A picture-free, exact copy of all the records below is the goal.

Saved data entries:
======

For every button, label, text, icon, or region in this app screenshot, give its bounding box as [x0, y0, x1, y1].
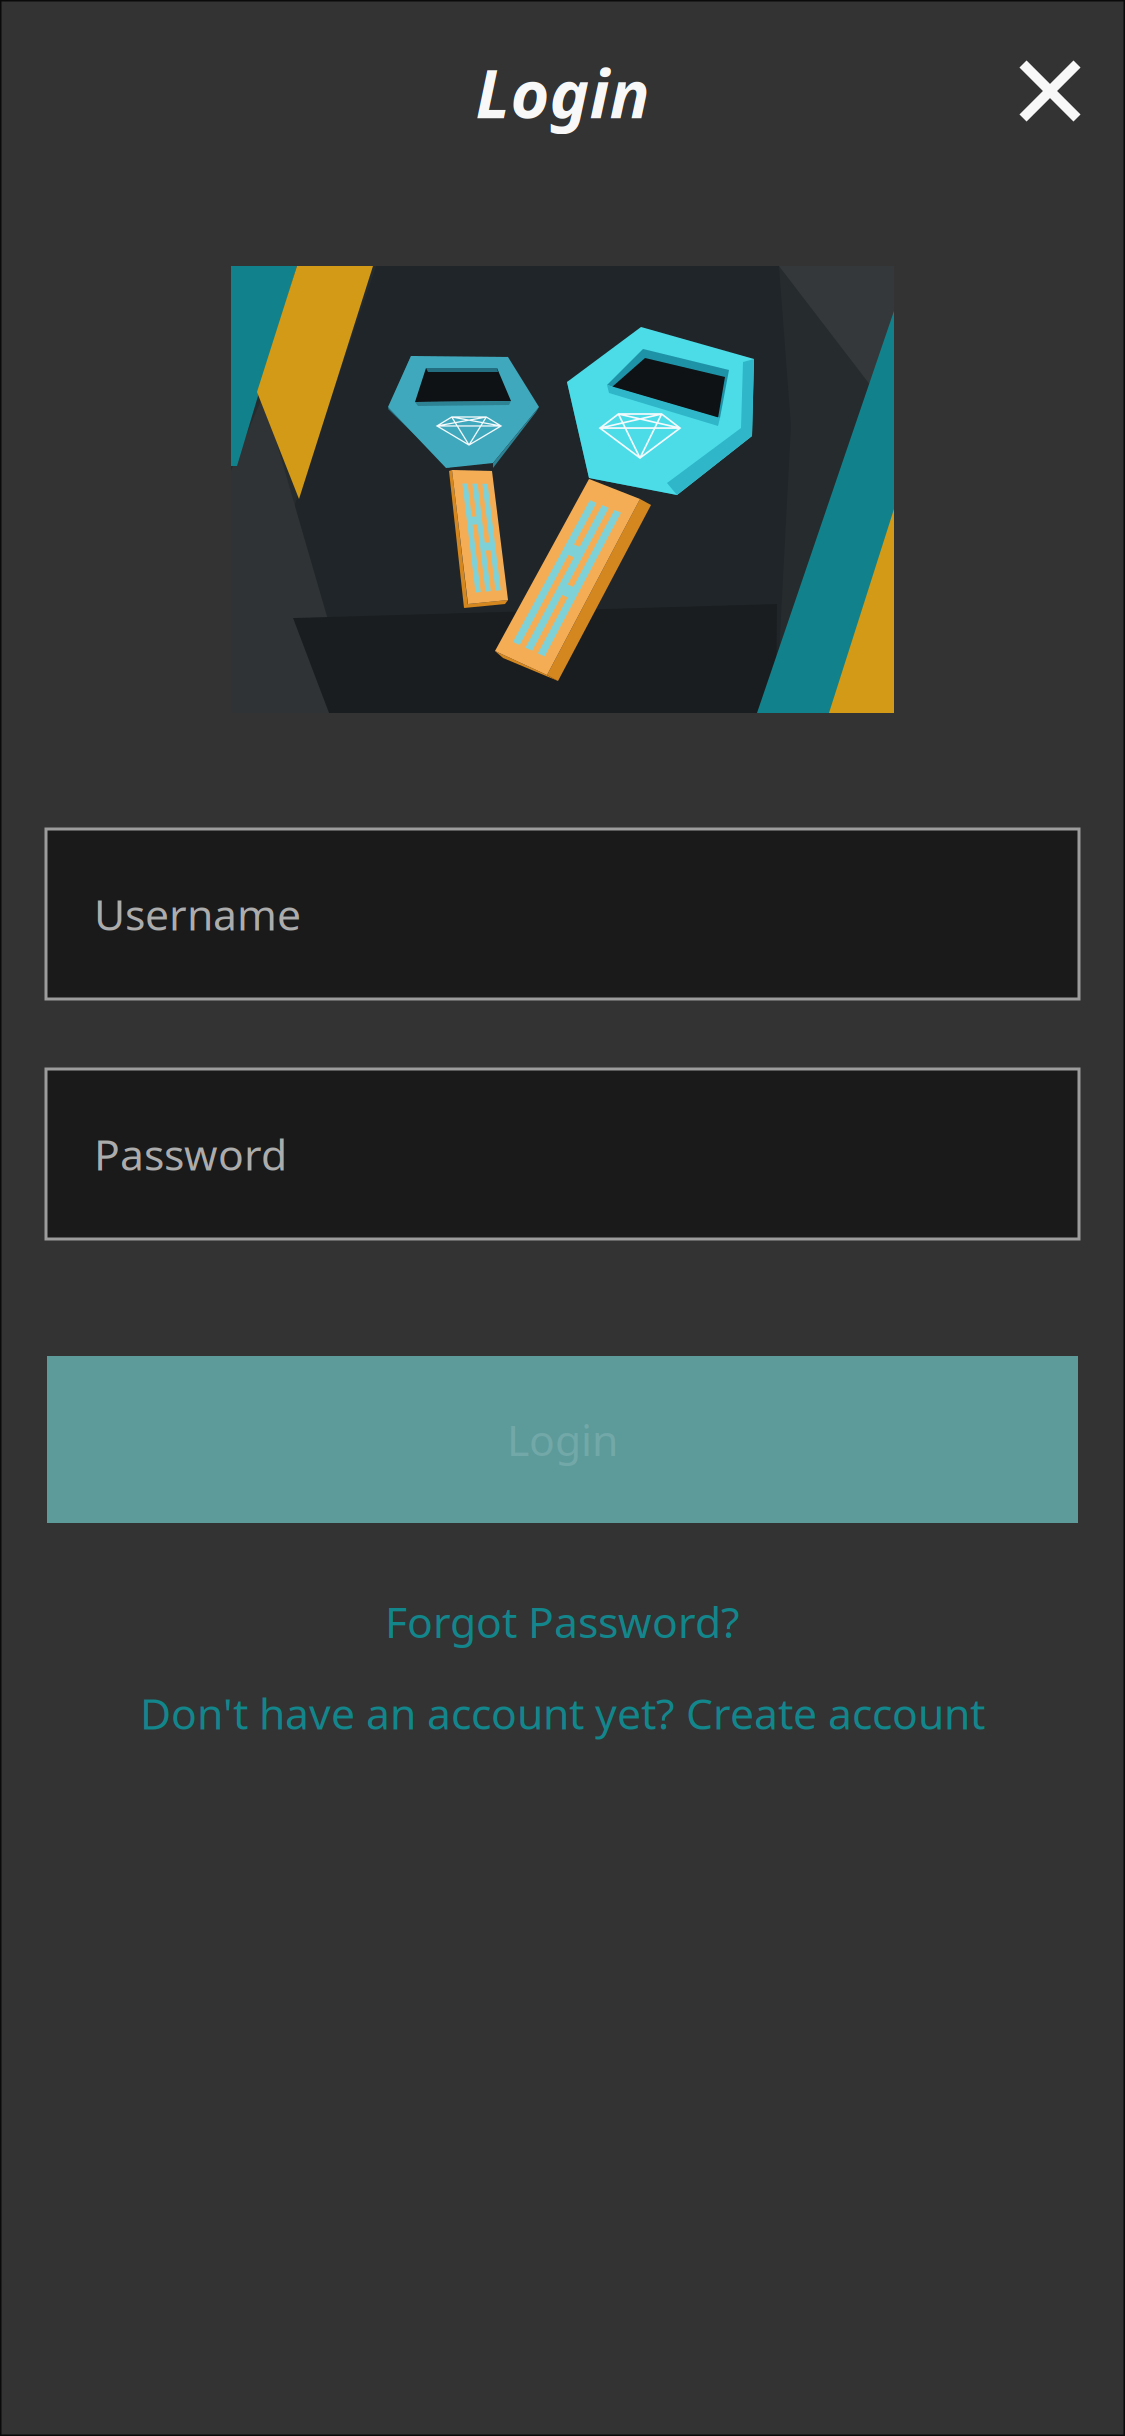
staticText: Password: [94, 1126, 287, 1182]
staticText: Login: [476, 47, 650, 138]
button[interactable]: Don't have an account yet? Create accoun…: [140, 1685, 985, 1741]
button[interactable]: Password: [46, 1069, 1079, 1239]
staticText: Username: [94, 886, 301, 942]
staticText: Don't have an account yet? Create accoun…: [140, 1685, 985, 1741]
button[interactable]: Username: [46, 829, 1079, 999]
staticText: Login: [507, 1411, 618, 1468]
button[interactable]: Forgot Password?: [385, 1593, 740, 1650]
button[interactable]: Close: [1018, 45, 1125, 123]
staticText: Forgot Password?: [385, 1593, 740, 1650]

======

[Response]
For every button, label, text, icon, or region in this app screenshot, give its bounding box as [x0, y0, x1, y1].
staticText: Password: [94, 1126, 287, 1182]
staticText: Login: [476, 47, 650, 138]
button[interactable]: Don't have an account yet? Create accoun…: [140, 1685, 985, 1741]
button[interactable]: Password: [46, 1069, 1079, 1239]
staticText: Username: [94, 886, 301, 942]
staticText: Don't have an account yet? Create accoun…: [140, 1685, 985, 1741]
button[interactable]: Username: [46, 829, 1079, 999]
staticText: Login: [507, 1411, 618, 1468]
button[interactable]: Forgot Password?: [385, 1593, 740, 1650]
button[interactable]: Close: [1018, 45, 1125, 123]
staticText: Forgot Password?: [385, 1593, 740, 1650]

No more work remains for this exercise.